Heard, meanwhile, called the decision a "setback" for women. Her lawyer, Elaine Bredehoft, said recently that her client plans to appeal the verdict.

RELATED VIDEO: Johnny Depp Wins Defamation Case Against Amber Heard, Awarded $15 Million in Damages

In another preview of the interview, Heard also spoke about how social media impacted the trial.

"I don't care what one thinks about me, or what judgment you want to make about what happened in the privacy of my own home in my marriage, behind closed doors," she explained. "I don't presume the average person should know these things, so I don't take it personally."

"But," she continued, "even somebody who is sure I am deserving of all this hate and vitriol, even if you think that I am lying, you still couldn't look me in the eye and tell me that you think on social media there's been a fair representation."

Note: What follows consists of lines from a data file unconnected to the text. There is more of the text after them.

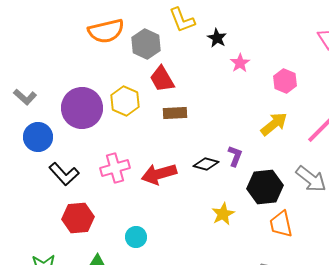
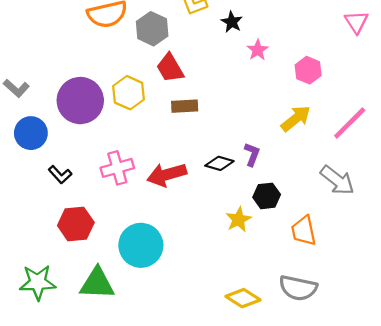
black L-shape: (64, 174) -> (60, 175), size x0.7
black hexagon: (265, 187) -> (267, 196), moved, size x0.7
cyan circle: (136, 237) -> (141, 245), size x1.8

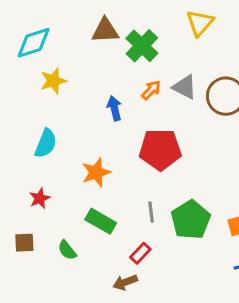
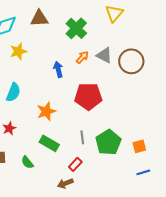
brown triangle: (105, 31) -> (39, 18), moved

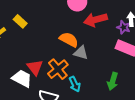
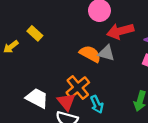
gray triangle: (81, 53) -> (106, 53), moved
red triangle: (35, 67) -> (66, 102), moved

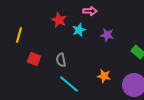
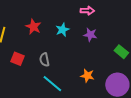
pink arrow: (90, 11) -> (87, 11), moved
red star: (59, 20) -> (33, 27), moved

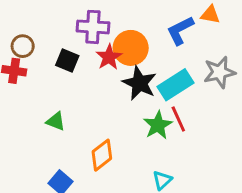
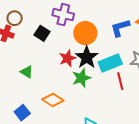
red star: (109, 57) -> (67, 58), moved
red line: (178, 119) -> (120, 81), moved
green star: (158, 125) -> (81, 78), moved
orange diamond: (102, 155) -> (53, 100), turned 60

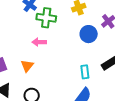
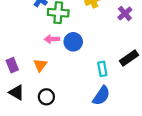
blue circle: (89, 34) -> (73, 42), moved

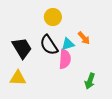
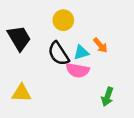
black trapezoid: (22, 48) -> (19, 38), moved
pink semicircle: (65, 59) -> (78, 70), turned 96

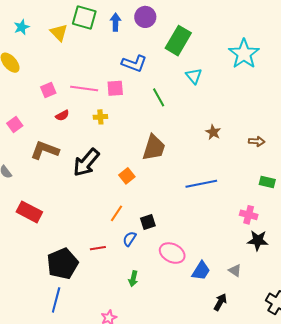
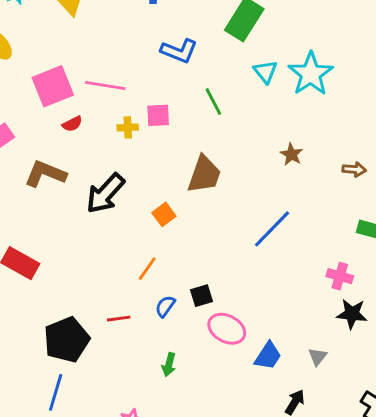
cyan star: (244, 54) -> (311, 74), moved
pink square: (115, 88) -> (158, 115), moved
pink square: (48, 90) -> (53, 86), size x1.8
blue line: (201, 184) -> (272, 229), turned -36
black square: (148, 222) -> (202, 296), moved
gray triangle: (235, 270) -> (318, 357), turned 32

Added Heard: "You can not tell me that you think this has been fair."

In a statement obtained by PEOPLE, a spokesperson for Heard addressed why she decided to take part in the televised interview.

"Johnny Depp's legal team blanketed the media for days after the verdict with numerous statements and interviews on television, and Depp himself did the same on social media. Ms. Heard simply intended to respond to what they aggressively did last week; she did so by expressing her thoughts and feelings, much of which she was not allowed to do on the witness stand," the spokesperson said.